Data supplied >>
════

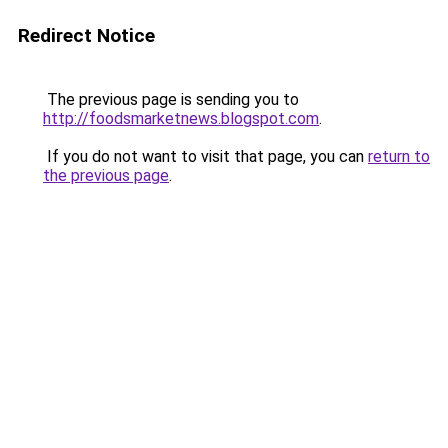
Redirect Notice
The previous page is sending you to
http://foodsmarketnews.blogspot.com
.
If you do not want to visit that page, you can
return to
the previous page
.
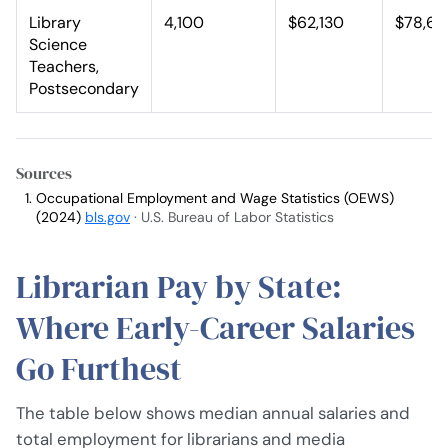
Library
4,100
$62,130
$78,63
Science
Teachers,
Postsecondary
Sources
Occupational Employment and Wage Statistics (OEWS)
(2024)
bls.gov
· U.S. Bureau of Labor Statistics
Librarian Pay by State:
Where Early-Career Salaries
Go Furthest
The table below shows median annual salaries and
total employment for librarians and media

════

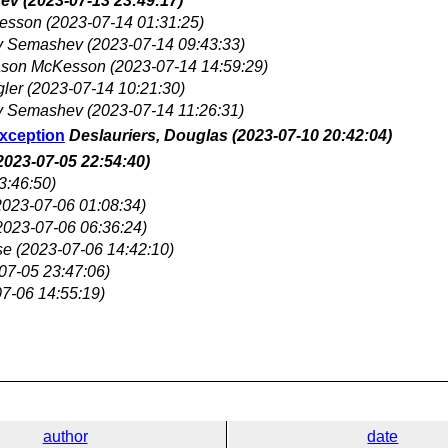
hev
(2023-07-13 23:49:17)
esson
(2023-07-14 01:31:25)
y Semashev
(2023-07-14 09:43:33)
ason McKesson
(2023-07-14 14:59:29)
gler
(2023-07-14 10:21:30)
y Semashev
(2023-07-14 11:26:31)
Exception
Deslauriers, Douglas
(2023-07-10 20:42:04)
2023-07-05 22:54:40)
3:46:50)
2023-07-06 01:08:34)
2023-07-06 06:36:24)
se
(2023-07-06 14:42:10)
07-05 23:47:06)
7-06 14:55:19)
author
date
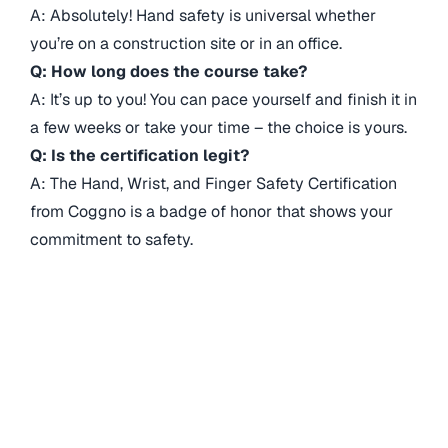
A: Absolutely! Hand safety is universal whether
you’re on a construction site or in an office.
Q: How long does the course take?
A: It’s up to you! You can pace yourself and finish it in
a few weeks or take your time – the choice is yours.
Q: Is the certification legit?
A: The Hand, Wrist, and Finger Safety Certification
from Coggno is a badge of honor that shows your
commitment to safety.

════

Task to complete >> Start with the line with "Redirect Notice" in the listing above and stop after the line with "total employment for librarians and media". Write out exactly the lines in that stretch and no others, without pictures.

Answer area >>
Redirect Notice
The previous page is sending you to
http://foodsmarketnews.blogspot.com
.
If you do not want to visit that page, you can
return to
the previous page
.
Library
4,100
$62,130
$78,63
Science
Teachers,
Postsecondary
Sources
Occupational Employment and Wage Statistics (OEWS)
(2024)
bls.gov
· U.S. Bureau of Labor Statistics
Librarian Pay by State:
Where Early-Career Salaries
Go Furthest
The table below shows median annual salaries and
total employment for librarians and media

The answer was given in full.